His head lolled backward, and he groaned. Andres shifted his hold, helping Shane rest his temple on Andres’s shoulder. Shane’s pained noises turned softer, and he tucked himself close like he was going to sleep there. It was… strangely perfect. Shane so vulnerable in his arms, so trusting, so entirely his—this man that he didn’t even truly know, but whose blood now belonged to Andres. He could still taste Shane, the last remnants of that sunshine scent singing on his tongue.

He avoided the now-busy front room, taking Shane down the hall and out the back, using the far alley to reach his car. If Shane had driven his own vehicle there, someone would have to come back for it later. As he leaned to open his passenger door, Shane muttered in his arms, his words slurring together.

“How did you find me?” His breath tickled Andres’s skin.

“I think you found me, my Cygnus.”

“I’ve been looking…”

That did something odd and lovely to Andres’s chest.

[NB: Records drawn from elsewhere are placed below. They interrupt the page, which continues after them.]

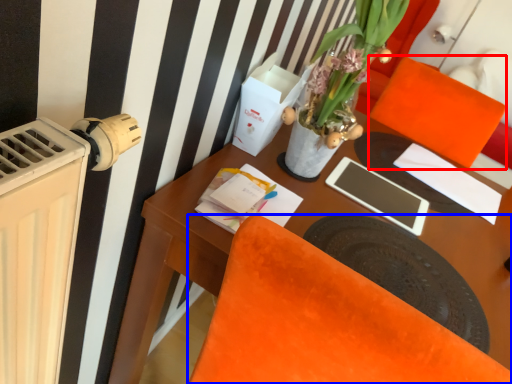 Question: Which of the following is the farthest to the observer, armchair (highlighted by a red box) or chair (highlighted by a blue box)?

Choices:
 (A) armchair
 (B) chair

Answer: (A) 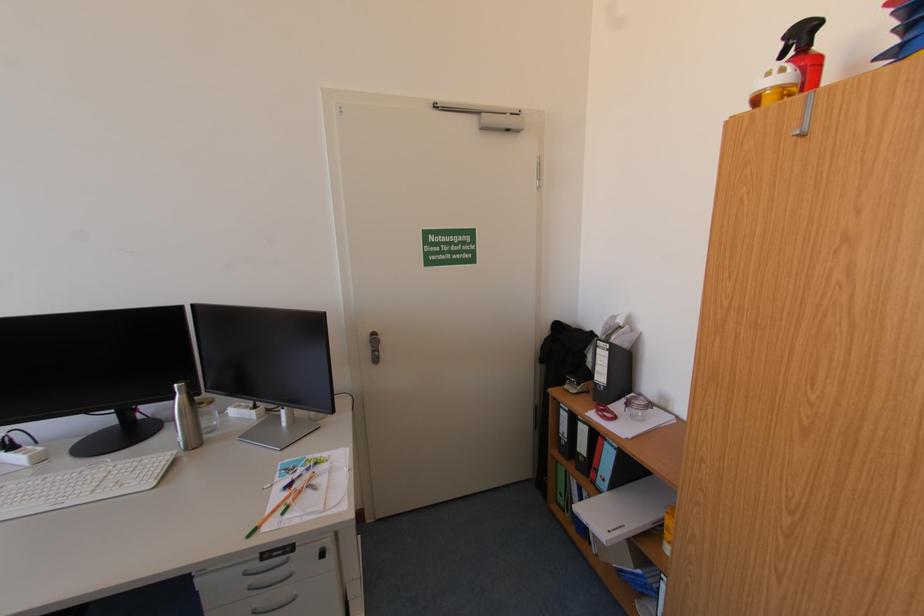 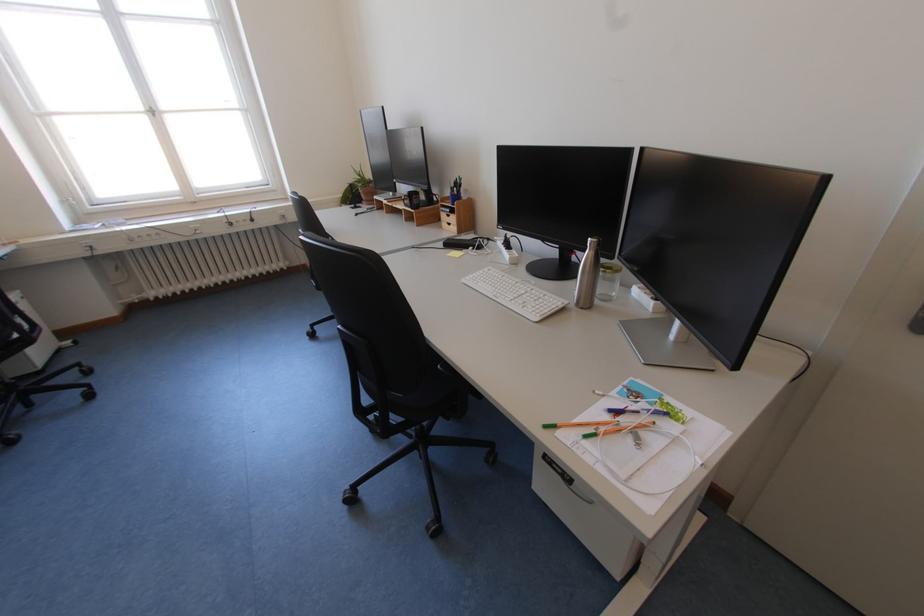 Find the pixel in the second image that matches (290,509) in the first image.

(599, 431) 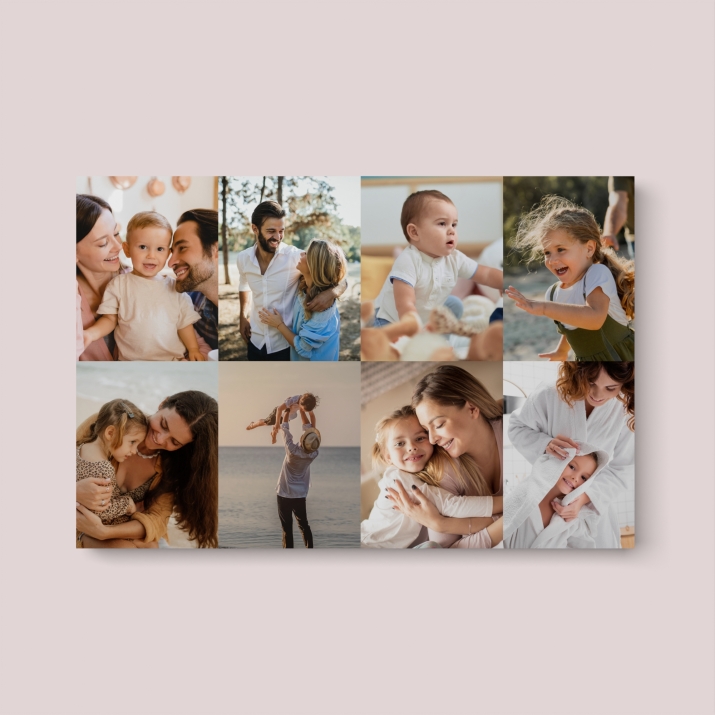 Identify the location of picture box. The image size is (715, 715). (563, 458), (450, 477), (297, 487), (169, 480), (174, 330), (290, 300), (415, 282), (580, 287).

Shane had been looking for him? Had that been what the investigating was for? Because Shane had wanted him, had wanted more of their time at the gala, more of whatever this was.

He hadn’t known Andres at the bar, but it seemed that was truly because of the circumstance—because of Andres’s breakdown, his hoarse voice, the utter lack of flirtation and touch and mystery. Part of him feared that the moment Shane woke properly, saw who Andres was beneath the bravado, he’d realize he really didn’t want anything more from Andres but friendship. Perhaps, though, Andres could do something about that…

He lowered Shane into the seat and put on his belt before climbing into the driver’s side.

Fuck, where did Shane live?

“Cygnus?” He asked, but with his legs down again, his little swan had passed out, head dropped to one side to expose the length of his beautiful neck.

Andres could feel what remained of Shane’s blood struggling to pump through the veins that ran beneath the skin. Andres could feel, too, the venom filling his fangs at the thought of another taste. But right now, what he needed was to get Shane lying down again and give him enough venom for his blood to replenish.

Andres had a vision of Shane in the luxurious king-sized bed he’d treated himself to last year, swaddled in silken sheets and sheer fabric, brought home and kept close the way Maul surely thought Andres would. The idea sent a shudder through him and he tried to burn it from his mind as soon as it appeared, but it left a residue behind: the thought of Shane in a little collar of precious metal with a chain to tug on and a gap for Andres’s fangs to sink in. It was delicious and it was monstrous and he could not let it get the better of him.

Horrors such as those were reserved for the vampires in the media, most of whom died when the human’s destined lover burst in.

Andres slid his hand under Shane’s limp, delicate fingers and laid his index on the print-reader of his phone, hoping either it or the face recognition was enabled. The device unlocked, and at the top of Shane’s map app was the favorite place labeled ‘home’. Andres was almost—almost—disappointed.